Exercise: Below are the entries. Set down exactly the line containing "人民日报 (106, 868)" and each line after it.

Data:
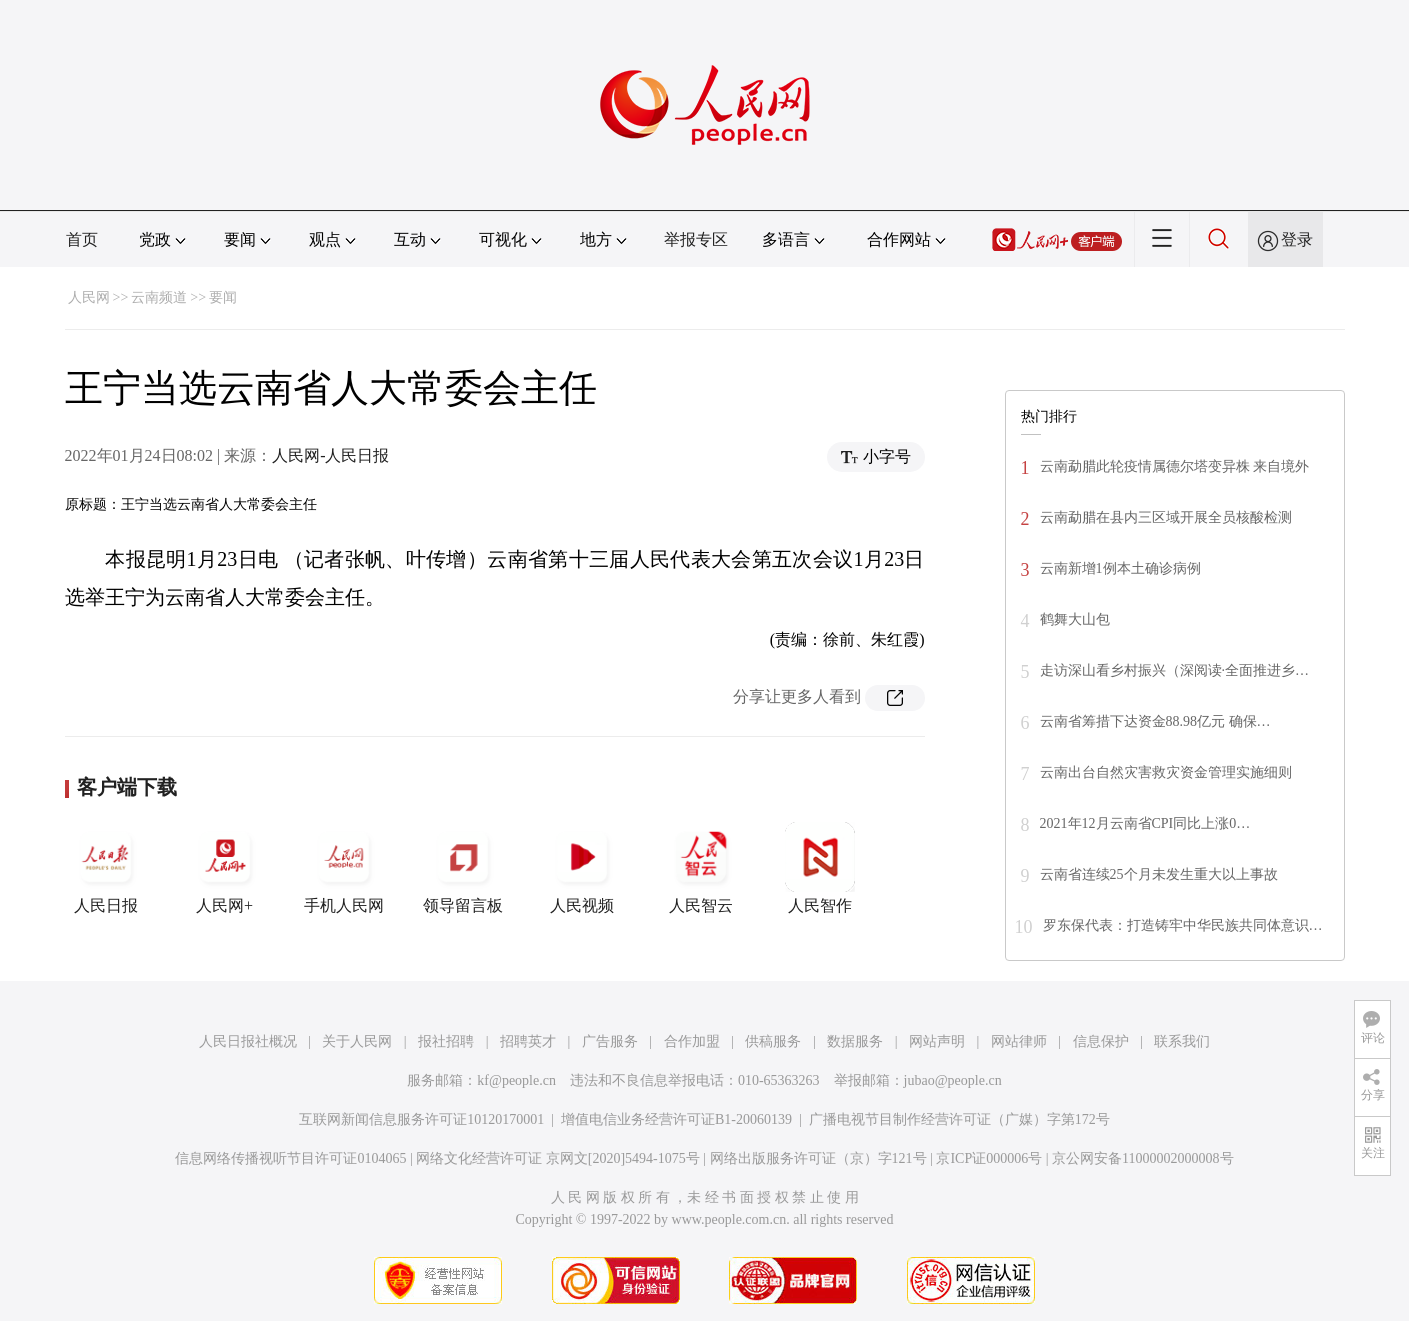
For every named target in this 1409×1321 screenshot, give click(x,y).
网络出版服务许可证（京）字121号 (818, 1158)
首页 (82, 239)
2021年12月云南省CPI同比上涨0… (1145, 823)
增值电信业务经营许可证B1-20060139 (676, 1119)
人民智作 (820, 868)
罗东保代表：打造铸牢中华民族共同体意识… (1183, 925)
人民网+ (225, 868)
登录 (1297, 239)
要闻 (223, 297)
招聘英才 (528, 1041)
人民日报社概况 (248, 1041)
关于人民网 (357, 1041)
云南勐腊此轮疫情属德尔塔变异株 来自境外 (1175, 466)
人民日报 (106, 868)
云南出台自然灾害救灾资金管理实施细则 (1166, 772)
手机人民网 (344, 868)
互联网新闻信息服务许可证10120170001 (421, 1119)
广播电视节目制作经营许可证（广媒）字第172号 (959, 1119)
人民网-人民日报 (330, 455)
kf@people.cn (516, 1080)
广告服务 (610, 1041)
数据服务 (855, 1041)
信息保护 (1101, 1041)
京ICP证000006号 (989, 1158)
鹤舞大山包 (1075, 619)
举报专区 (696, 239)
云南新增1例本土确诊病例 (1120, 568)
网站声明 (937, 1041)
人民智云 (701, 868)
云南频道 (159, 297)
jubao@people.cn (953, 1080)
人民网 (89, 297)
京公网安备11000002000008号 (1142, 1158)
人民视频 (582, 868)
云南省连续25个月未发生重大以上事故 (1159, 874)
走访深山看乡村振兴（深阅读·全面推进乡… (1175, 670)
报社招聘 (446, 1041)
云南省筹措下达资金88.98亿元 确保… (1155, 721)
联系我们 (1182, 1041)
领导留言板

Your response:
人民日报 (106, 868)
云南出台自然灾害救灾资金管理实施细则 (1166, 772)
手机人民网 (344, 868)
互联网新闻信息服务许可证10120170001 (421, 1119)
广播电视节目制作经营许可证（广媒）字第172号 (959, 1119)
人民网-人民日报 (330, 455)
kf@people.cn (516, 1080)
广告服务 (610, 1041)
数据服务 (855, 1041)
信息保护 (1101, 1041)
京ICP证000006号 (989, 1158)
鹤舞大山包 (1075, 619)
举报专区 (696, 239)
云南新增1例本土确诊病例 (1120, 568)
网站声明 (937, 1041)
人民智云 (701, 868)
云南频道 (159, 297)
jubao@people.cn (953, 1080)
人民网 (89, 297)
京公网安备11000002000008号 (1142, 1158)
人民视频 (582, 868)
云南省连续25个月未发生重大以上事故 (1159, 874)
走访深山看乡村振兴（深阅读·全面推进乡… (1175, 670)
报社招聘 (446, 1041)
云南省筹措下达资金88.98亿元 确保… (1155, 721)
联系我们 (1182, 1041)
领导留言板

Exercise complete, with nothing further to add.